Interior rendering of a warehouse now occupied
The Urban Hybrids studio at Pratt envisioned different outcomes for a Brooklyn where autonomous vehicles were the norm. (Courtesy Pratt Institute School of Architecture)

Now the biggest question on everyone’s mind is, will universities be able to hold classes in person for the 2020–2021 academic year?

“This semester only went well because half of it was in person,” said Dubbeldam, noting that Penn wouldn’t follow the European model that forsakes shared lectures and studio time. Penn is preparing contingency plans to ensure fall semester will take place in person in some form or another, including the possibility of moving the first day of classes back from September 1 to October 1 if the risk of meeting in person remains too high.

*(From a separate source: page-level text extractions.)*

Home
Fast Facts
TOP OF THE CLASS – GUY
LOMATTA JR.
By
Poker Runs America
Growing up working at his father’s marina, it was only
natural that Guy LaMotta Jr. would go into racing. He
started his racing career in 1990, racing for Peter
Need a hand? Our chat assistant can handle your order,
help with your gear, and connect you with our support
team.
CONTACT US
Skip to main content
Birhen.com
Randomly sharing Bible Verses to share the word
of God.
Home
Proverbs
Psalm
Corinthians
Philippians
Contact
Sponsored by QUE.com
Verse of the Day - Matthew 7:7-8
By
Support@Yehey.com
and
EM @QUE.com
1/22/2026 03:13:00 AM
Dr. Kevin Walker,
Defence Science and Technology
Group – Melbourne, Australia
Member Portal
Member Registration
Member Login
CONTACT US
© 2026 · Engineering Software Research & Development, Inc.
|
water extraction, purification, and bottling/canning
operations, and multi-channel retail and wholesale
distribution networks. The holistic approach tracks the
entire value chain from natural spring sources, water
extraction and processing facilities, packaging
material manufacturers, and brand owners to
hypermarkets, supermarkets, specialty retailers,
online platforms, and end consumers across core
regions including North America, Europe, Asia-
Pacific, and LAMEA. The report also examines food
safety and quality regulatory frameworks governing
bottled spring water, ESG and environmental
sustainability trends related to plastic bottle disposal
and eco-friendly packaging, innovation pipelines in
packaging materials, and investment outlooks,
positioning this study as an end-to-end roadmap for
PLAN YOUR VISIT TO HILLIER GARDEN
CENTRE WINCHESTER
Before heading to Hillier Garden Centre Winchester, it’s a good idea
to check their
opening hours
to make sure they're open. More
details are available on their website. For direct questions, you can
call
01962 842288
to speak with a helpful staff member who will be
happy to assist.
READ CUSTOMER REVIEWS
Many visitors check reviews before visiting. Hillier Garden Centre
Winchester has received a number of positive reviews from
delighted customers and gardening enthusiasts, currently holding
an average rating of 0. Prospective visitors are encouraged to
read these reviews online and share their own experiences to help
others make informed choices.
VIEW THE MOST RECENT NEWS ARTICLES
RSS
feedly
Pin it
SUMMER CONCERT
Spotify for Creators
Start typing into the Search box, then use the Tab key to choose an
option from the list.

Yale is following what scant federal guidelines for reopening have been provided, while Syracuse, Harvard, and a number of other schools are still studying whether they will reopen in person, delay classes, or hold the fall semester partly on campus and partly digitally. Buffalo is a state school, and its reopening depends on the decisions of New York’s governor, Andrew Cuomo. Pratt hasn’t announced it’s reopening plans yet either. Administrators at all of the schools AN contacted emphasized the importance of educating students in person, and especially how vital it is that students exchange ideas freely without being stuck behind a screen. But with the COVID-19 crisis still raging, administrators might not have much of a say in whether and when campuses can fully return to normal. Cambridge University has already thrown in the towel and announced all of its lectures will be online-only until the summer of 2021.